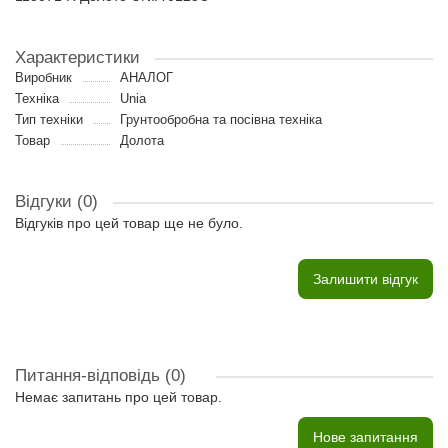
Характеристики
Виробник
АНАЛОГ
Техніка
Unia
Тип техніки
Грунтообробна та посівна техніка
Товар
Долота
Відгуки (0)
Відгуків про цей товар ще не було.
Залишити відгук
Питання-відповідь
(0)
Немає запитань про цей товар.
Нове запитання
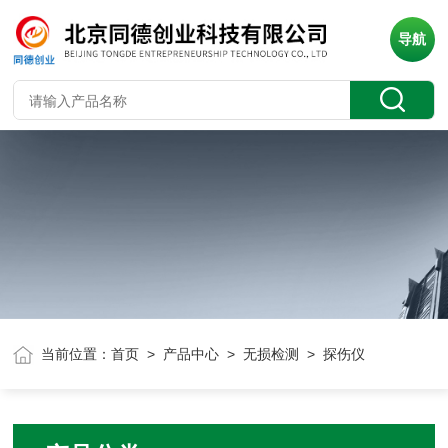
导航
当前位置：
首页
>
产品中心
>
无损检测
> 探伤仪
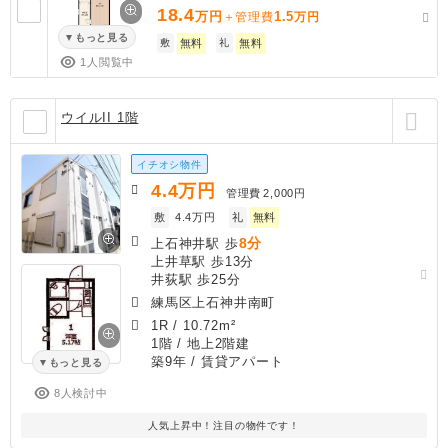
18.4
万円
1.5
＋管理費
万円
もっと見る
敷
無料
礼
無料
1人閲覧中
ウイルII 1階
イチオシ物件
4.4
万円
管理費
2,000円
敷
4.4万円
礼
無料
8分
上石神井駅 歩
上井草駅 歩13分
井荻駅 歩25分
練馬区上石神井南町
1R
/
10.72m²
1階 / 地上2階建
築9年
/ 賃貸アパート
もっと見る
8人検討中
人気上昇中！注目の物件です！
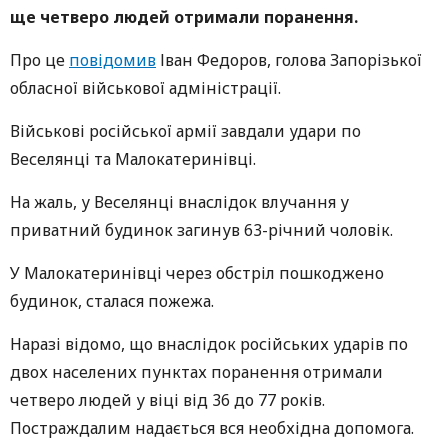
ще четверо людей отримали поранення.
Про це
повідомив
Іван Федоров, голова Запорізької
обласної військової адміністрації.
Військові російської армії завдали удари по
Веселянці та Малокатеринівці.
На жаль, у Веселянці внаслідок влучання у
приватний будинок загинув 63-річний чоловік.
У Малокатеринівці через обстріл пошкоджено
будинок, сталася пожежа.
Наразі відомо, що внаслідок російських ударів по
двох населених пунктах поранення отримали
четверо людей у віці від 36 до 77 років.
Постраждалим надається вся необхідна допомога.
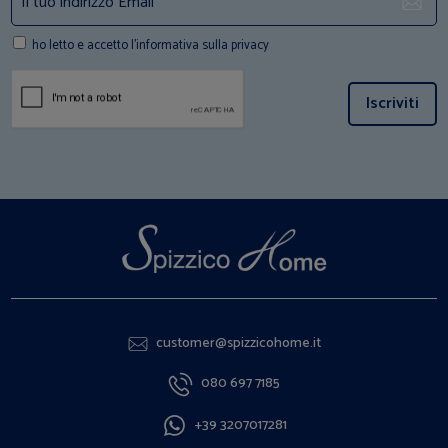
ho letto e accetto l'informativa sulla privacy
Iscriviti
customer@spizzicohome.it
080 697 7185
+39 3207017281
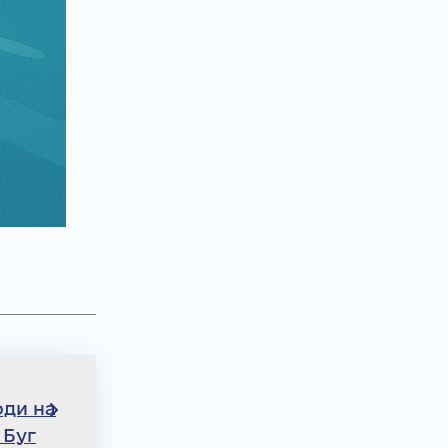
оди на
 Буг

┄┄┄┄┄┄

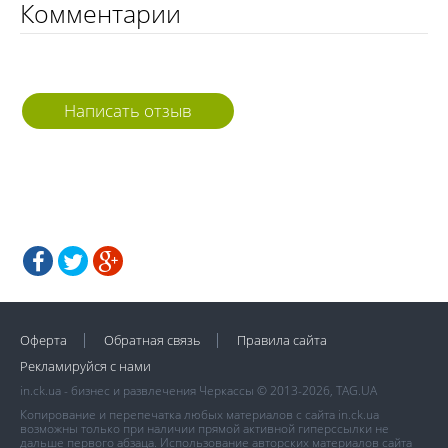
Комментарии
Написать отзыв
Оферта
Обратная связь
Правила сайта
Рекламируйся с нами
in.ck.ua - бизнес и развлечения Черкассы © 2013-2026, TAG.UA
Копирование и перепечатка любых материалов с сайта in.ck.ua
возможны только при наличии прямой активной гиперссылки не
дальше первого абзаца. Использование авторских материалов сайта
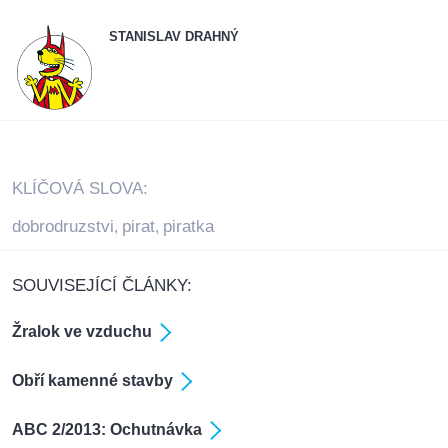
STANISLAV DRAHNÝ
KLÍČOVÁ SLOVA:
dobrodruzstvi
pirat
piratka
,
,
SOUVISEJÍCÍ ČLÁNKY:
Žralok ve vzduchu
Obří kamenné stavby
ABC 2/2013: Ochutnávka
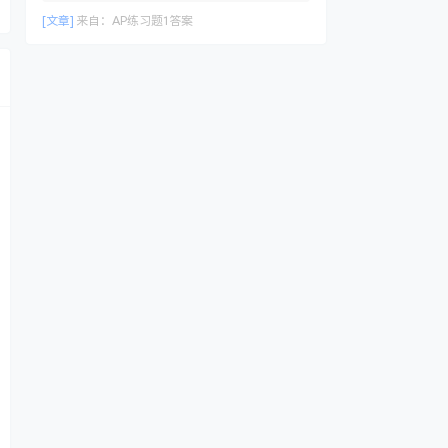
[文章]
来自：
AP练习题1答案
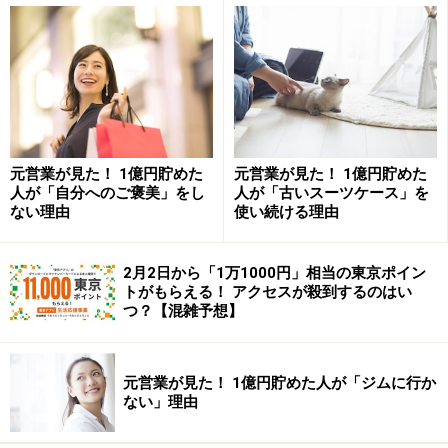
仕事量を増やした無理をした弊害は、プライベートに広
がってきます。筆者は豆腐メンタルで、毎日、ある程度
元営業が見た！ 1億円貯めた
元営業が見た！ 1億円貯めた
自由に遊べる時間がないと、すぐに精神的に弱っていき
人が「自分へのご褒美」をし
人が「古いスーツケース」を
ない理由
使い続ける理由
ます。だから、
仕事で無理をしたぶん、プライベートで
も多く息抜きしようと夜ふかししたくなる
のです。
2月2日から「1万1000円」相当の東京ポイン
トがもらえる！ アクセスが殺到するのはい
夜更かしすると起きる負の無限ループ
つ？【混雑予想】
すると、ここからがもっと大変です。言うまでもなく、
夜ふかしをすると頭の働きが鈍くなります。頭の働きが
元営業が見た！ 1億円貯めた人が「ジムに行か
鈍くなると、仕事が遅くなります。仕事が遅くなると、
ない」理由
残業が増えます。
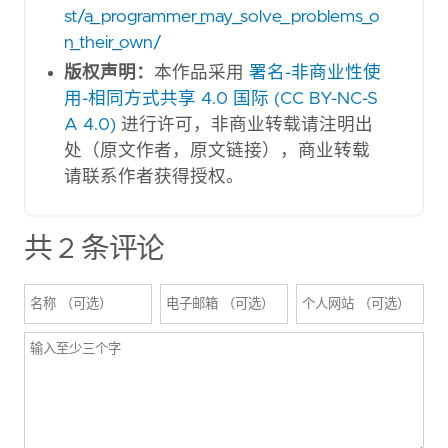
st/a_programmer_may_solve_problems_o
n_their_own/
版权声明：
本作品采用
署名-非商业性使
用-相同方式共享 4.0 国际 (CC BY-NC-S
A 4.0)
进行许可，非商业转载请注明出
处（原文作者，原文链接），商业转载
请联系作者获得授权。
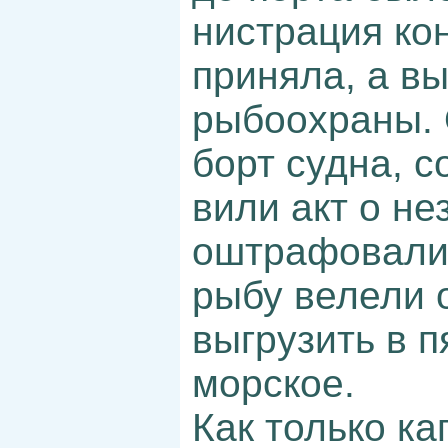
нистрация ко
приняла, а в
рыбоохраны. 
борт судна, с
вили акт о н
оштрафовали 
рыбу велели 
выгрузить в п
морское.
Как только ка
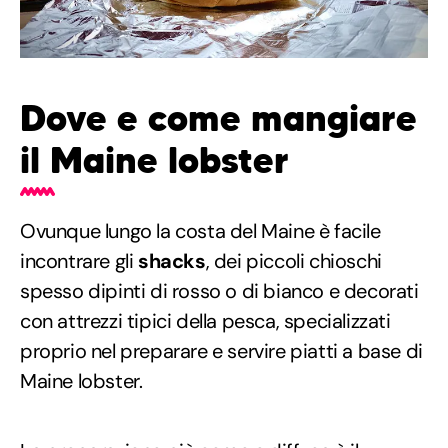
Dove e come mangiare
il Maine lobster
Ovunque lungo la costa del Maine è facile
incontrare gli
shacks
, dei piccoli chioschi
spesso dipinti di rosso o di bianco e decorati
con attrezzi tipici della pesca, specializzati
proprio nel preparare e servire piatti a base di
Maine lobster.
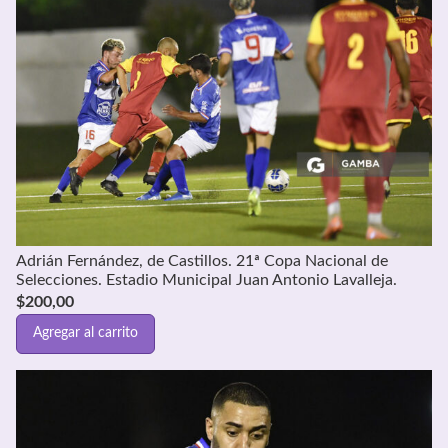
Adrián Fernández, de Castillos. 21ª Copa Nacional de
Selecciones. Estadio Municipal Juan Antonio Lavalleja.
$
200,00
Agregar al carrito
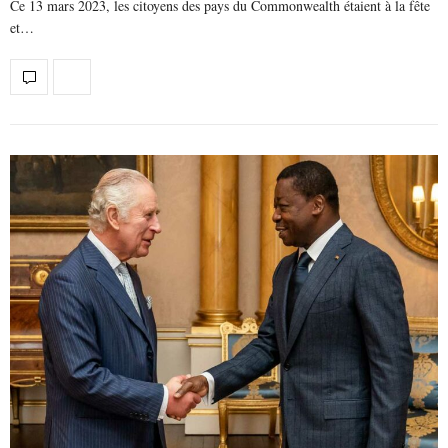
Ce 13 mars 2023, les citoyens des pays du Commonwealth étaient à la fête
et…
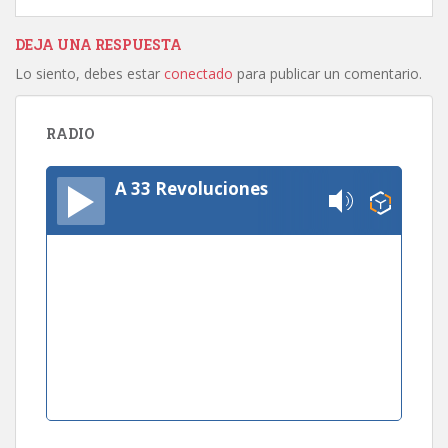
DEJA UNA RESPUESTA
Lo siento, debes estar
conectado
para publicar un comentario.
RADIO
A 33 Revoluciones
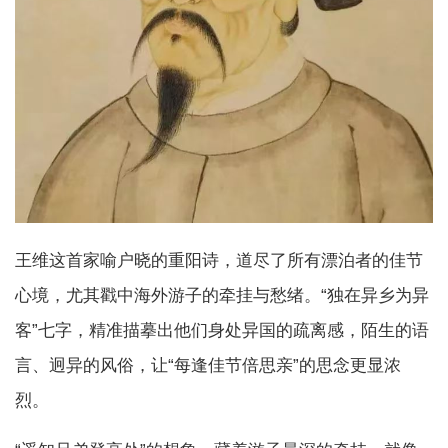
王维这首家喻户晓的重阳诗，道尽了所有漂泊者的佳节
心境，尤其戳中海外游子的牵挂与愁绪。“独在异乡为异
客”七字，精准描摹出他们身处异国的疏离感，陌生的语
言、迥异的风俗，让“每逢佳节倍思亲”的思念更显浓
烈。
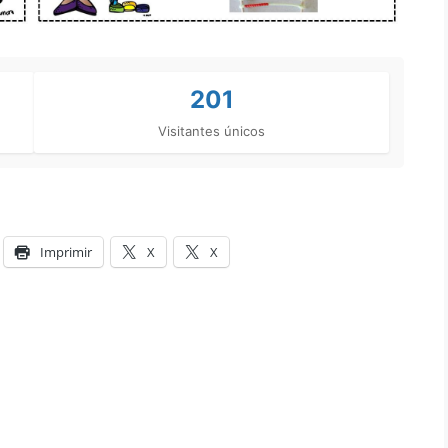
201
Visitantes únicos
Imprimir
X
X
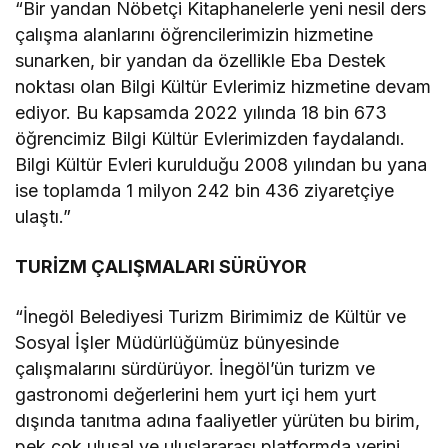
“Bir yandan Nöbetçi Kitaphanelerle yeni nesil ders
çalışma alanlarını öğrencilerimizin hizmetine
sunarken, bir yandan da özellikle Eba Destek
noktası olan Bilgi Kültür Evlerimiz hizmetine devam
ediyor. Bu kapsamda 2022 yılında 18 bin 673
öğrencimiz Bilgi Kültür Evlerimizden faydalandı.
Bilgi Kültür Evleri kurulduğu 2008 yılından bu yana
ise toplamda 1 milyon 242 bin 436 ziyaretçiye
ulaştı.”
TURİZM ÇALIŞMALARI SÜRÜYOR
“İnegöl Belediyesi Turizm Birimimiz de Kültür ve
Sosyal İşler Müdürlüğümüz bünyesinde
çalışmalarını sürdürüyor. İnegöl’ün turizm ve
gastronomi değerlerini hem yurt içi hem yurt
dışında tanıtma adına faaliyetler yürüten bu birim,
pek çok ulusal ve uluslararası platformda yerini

┄┄┄┄┄┄

WHAT TO WORK ON —
Whenever a line of the data holds the string "сайта", pick that line out.

EXERCISE OUTPUT —
Правила сайта
Копирование и перепечатка любых материалов с сайта in.ck.ua
дальше первого абзаца. Использование авторских материалов сайта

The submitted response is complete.